A solution of barium chromate is prepared by dissolving 6.3 x 10-3 g of this yellow solid in 1.00 L of hot water. Will solid barium chromate precipitate upon cooling to 25°C? Proof?
You want to compare Qsp to Ksp (at 25o C.)
Ag2CrO4(s) ==>2Ag^+ + CrO4^=
Ksp = (Ag^+)^2(CrO4^=) = ?? Look it up in your text or notes (at 25 degrees C).
6.3E-3g/molar mass Ag2CrO4 = mols Ag2CrO4 in 1. Lets call this value x molar.
2x then will be Ag^+ and x will be CrO4^=. Plug those values in and multiply them together. Don't forget to square the Ag^+. This will be Qsp See how Ksp compares with Qsp. Ksp CAN'T be exceeded; therefore, if Qsp is larger, a ppt will occur. If Qsp is smaller, no ppt.
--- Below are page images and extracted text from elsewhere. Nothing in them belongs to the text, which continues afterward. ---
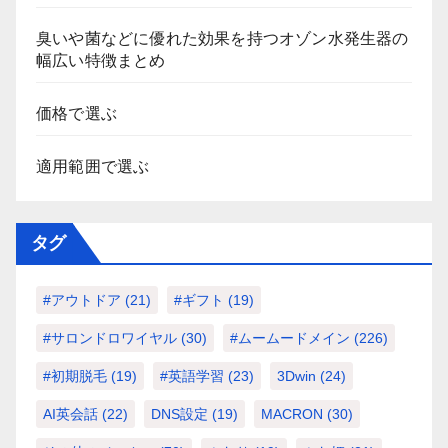
臭いや菌などに優れた効果を持つオゾン水発生器の
幅広い特徴まとめ
価格で選ぶ
適用範囲で選ぶ
タグ
#アウトドア
(21)
#ギフト
(19)
#サロンドロワイヤル
(30)
#ムームードメイン
(226)
#初期脱毛
(19)
#英語学習
(23)
3Dwin
(24)
AI英会話
(22)
DNS設定
(19)
MACRON
(30)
Proof?? You can perform the experiment in the lab but be warned. Ksp calculation IS AT EQUILIBRIUM. What happens if you cool the silver chromate to 25 and no ppt occurs but one, by the calculations, SHOULD. What about the possibility of a supersaturated solution? Then what?
To determine if solid barium chromate will precipitate upon cooling to 25°C, we need to compare the value of Qsp (the ion product) to the value of Ksp (the solubility product). If Qsp is larger than Ksp, a precipitation reaction will occur.
First, we need to find the Ksp value for barium chromate at 25°C. You can look up this value in your textbook or notes.
Next, we calculate the number of moles of barium chromate in the given solution. Divide the mass of the solid (6.3 x 10-3 g) by the molar mass of barium chromate to obtain the number of moles of barium chromate dissolved in 1 L of water. Let's call this value "x" moles.
Since the balanced equation for the dissociation of barium chromate is:
BaCrO4(s) ⟶ Ba2+(aq) + CrO4^2-(aq)
We know that for every 1 mole of barium chromate that dissolves, we obtain 1 mole of barium ions (Ba2+) and 1 mole of chromate ions (CrO4^2-). Therefore, we have x moles of barium ions and x moles of chromate ions in the solution.
To find the Qsp, we need to multiply the concentrations of the ions raised to their stoichiometric coefficients. The concentration of barium ions and chromate ions is equal to x molar. Thus, Qsp = (x)^2(x) = x^3.
Now, we compare Qsp to Ksp. If Qsp is larger than Ksp, a precipitation reaction will occur upon cooling.
Keep in mind that the Ksp calculation is done at equilibrium conditions. However, in this case, we are assuming that the system is not yet at equilibrium since we are cooling the solution. It is important to note that if the Qsp is larger than the Ksp value, a precipitate should form according to the calculations. However, there is a possibility of having a supersaturated solution, meaning that it is temporarily stable but can spontaneously precipitate if disturbed.
Ultimately, to confirm if solid barium chromate will precipitate upon cooling to 25°C, it is advisable to perform the experiment in the laboratory and observe the actual outcome.